My code runs fine while testing 1 Test case but fails while submit code

avdesh02 · June 18, 2021, 5:43pm

This is the problem:

Given an undirected and connected graph of N vertices and N-1 edges.
The number written on the ith vertex is val[i]. The task is to count
the number of pairs(x,y) such that the following conditions are satisfied:

0 ≤ x < y ≤ N-1
The GCD of the numbers written on the vertices on the simple path in the given graph from x to y should be divisible by K.

For Example:
Input:
N = 4, K = 2
Edges[] = {{0, 1}, {0, 2}, {2, 3}}
Val[] = {2, 6, 4, 3}
Output:
3
Explanation:
0 - 1
|
2 - 3
There are three pairs - (0,1), (1,2) and
(0,2) which satisify both the conditions.

my solution:
import math

class Solution:
def countPair(self, N, Edges, Val, K):
count = 0

    for i in range(len(Val)):
        for j in range(len(Val) - 1, i, -1):
            if math.gcd(Val[i], Val[j]) % K == 0:
                count += 1
    return count

if name == ‘main’:
t = int(input())
for _ in range(t):
n,k = map(int, input().strip().split())
val = [int(x) for x in input().strip().split()]
edges = []
for i in range(n-1):
x,y = map(int, input().strip().split())
edges.append([x,y])
ob = Solution()
ans = ob.countPair(n,edges,val,k)
print(ans)

roushan_17 · June 19, 2021, 6:35am

Please submit the problem link and a link to your code.
Or Format the code here so that its readable

avdesh02 · June 25, 2021, 6:53am

Hey Roushan_17 - Here is the link - My code runs fine while testing 1 Test case but fails while submit code · GitHub

roushan_17 · July 1, 2021, 6:47am

you can tag nodes as good or bad using rule (whether they are divisible by k or not)

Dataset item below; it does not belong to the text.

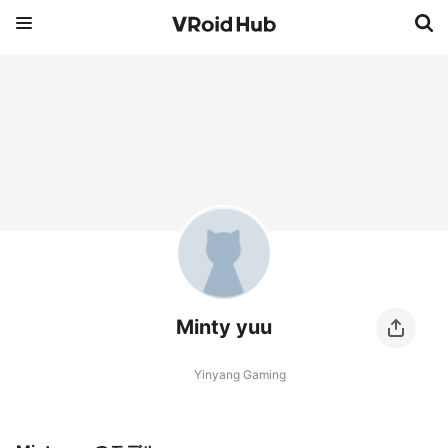
Minty yuu
Yinyang Gaming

then you can do union find and find the number of nodes in a good component(component in which all nodes are good). answer is sum of C(n, 2) for all good components.

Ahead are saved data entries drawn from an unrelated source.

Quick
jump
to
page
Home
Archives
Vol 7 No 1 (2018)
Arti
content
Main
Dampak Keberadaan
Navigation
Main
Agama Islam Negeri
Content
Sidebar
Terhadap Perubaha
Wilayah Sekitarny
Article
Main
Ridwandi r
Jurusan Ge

This may also be solved using just dfs and some precomputation but haven’t tried that .

sudo_s · July 1, 2021, 7:08am

This problem is from the GFG contest, right?
My approach: For each connected component, such that every node is divisible by k in that component, do ans+=(len(comp)*(len(comp)-1)/2;

#define ll long long
class DisjointSet{
    unordered_map<ll,ll> parent,sz;
    public:
        void makeSet(vector<ll> &Nodes){
            for(ll i:Nodes){
                parent[i] = i;
                sz[i] = 1;
            }
        }    
        ll findParent(ll node){
            if(parent[node] ==  node)
                return node;
            return parent[node] = findParent(parent[node]);
        }
        void unionSet(ll a,ll b){
            a = findParent(a);
            b = findParent(b);
            if(a!=b){
                if(sz[a]<sz[b])
                    swap(a,b);
                parent[b]  = a;
                sz[a]+=sz[b];
            }
        }
};

long long countPairs(int N, vector<vector<int>> Edges, vector<int> val,int k)
    {
        // code here
        vector<ll> Nodes(N);
        for(ll i=0;i<N;i++)    Nodes[i] = i;
        DisjointSet djs;
        djs.makeSet(Nodes);
        for(int i=0;i<N-1;i++){
            int i1 = Edges[i][0],i2 = Edges[i][1];
            // cout<<i1<<" "<<i2;
            if((val[i1])%k == 0 && (val[i2])%k == 0){
                djs.unionSet(i1,i2);
            }
        }
        map<ll,ll> mp;
        ll ans = 0;
        for(int i=0;i<N;i++){
            //<<djs.findParent(i)<<" ";
            mp[djs.findParent(i)]++;
        }
        for(auto i:mp){
            ans+=((i.second)*(i.second-1))/2;
        }
        
        return ans;
    }